YOUR GOAL: Pictures do not belong in the copy; retype the records below exactly.

TASK MATERIAL:
□ □ □ □

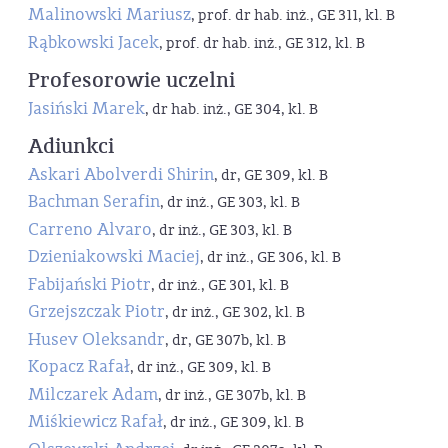
Malinowski Mariusz
, prof. dr hab. inż., GE 311, kl. B
Rąbkowski Jacek
, prof. dr hab. inż., GE 312, kl. B
Profesorowie uczelni
Jasiński Marek
, dr hab. inż., GE 304, kl. B
Adiunkci
Askari Abolverdi Shirin
, dr, GE 309, kl. B
Bachman Serafin
, dr inż., GE 303, kl. B
Carreno Alvaro
, dr inż., GE 303, kl. B
Dzieniakowski Maciej
, dr inż., GE 306, kl. B
Fabijański Piotr
, dr inż., GE 301, kl. B
Grzejszczak Piotr
, dr inż., GE 302, kl. B
Husev Oleksandr
, dr, GE 307b, kl. B
Kopacz Rafał
, dr inż., GE 309, kl. B
Milczarek Adam
, dr inż., GE 307b, kl. B
Miśkiewicz Rafał
, dr inż., GE 309, kl. B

□ □ □ □

COMPLETED TASK:
Malinowski Mariusz
, prof. dr hab. inż., GE 311, kl. B
Rąbkowski Jacek
, prof. dr hab. inż., GE 312, kl. B
Profesorowie uczelni
Jasiński Marek
, dr hab. inż., GE 304, kl. B
Adiunkci
Askari Abolverdi Shirin
, dr, GE 309, kl. B
Bachman Serafin
, dr inż., GE 303, kl. B
Carreno Alvaro
, dr inż., GE 303, kl. B
Dzieniakowski Maciej
, dr inż., GE 306, kl. B
Fabijański Piotr
, dr inż., GE 301, kl. B
Grzejszczak Piotr
, dr inż., GE 302, kl. B
Husev Oleksandr
, dr, GE 307b, kl. B
Kopacz Rafał
, dr inż., GE 309, kl. B
Milczarek Adam
, dr inż., GE 307b, kl. B
Miśkiewicz Rafał
, dr inż., GE 309, kl. B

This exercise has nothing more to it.